Nutricionista Adriana Lauffer

Alimentos de difícil digestão

alimentos de difícil digestão

Você já sentiu aquela sensação de peso no estômago após uma refeição? Ou talvez gases, inchaço e desconforto que parecem durar horas? Provavelmente, seu corpo está enfrentando dificuldades para digerir certos alimentos. O processo digestivo, embora natural, pode se tornar um verdadeiro desafio quando consumimos alimentos que exigem maior trabalho do nosso sistema gastrointestinal.
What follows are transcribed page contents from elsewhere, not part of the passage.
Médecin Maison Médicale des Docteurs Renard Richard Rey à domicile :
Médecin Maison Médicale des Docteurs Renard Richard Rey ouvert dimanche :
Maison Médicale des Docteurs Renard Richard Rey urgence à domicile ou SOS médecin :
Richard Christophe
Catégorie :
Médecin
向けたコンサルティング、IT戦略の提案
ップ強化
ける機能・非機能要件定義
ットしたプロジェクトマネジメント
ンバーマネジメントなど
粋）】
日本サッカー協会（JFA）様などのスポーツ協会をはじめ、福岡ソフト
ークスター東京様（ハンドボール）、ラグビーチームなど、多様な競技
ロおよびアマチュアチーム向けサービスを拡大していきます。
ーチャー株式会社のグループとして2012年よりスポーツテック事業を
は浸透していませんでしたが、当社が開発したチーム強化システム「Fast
Além disso, estes desconfortos não apenas comprometem nosso bem-estar imediato, mas também podem sinalizar problemas digestivos mais complexos quando ocorrem com frequência. Neste artigo, vamos entender quais são os principais alimentos de difícil digestão, por que eles desafiam nosso sistema digestivo e como podemos fazer escolhas mais inteligentes para manter nossa saúde digestiva.
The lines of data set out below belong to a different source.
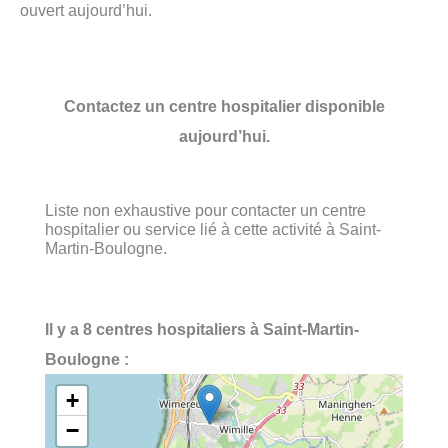
ouvert aujourd’hui.
Contactez un centre hospitalier disponible
aujourd’hui.
Liste non exhaustive pour contacter un centre
hospitalier ou service lié à cette activité à Saint-
Martin-Boulogne.
Il y a 8 centres hospitaliers à Saint-Martin-
Boulogne :
+
−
Como funciona nossa digestão

Antes de aprofundarmos na lista de alimentos problemáticos, é importante entender brevemente como funciona a digestão. Este processo começa na boca, com a mastigação, onde enzimas salivares iniciam a quebra dos carboidratos. Depois, a digestão continua no estômago, onde o ácido gástrico trabalha arduamente para decompor proteínas. Posteriormente, no intestino delgado, ocorre a maior parte da absorção de nutrientes, enquanto o intestino grosso processa resíduos e absorve água e eletrólitos.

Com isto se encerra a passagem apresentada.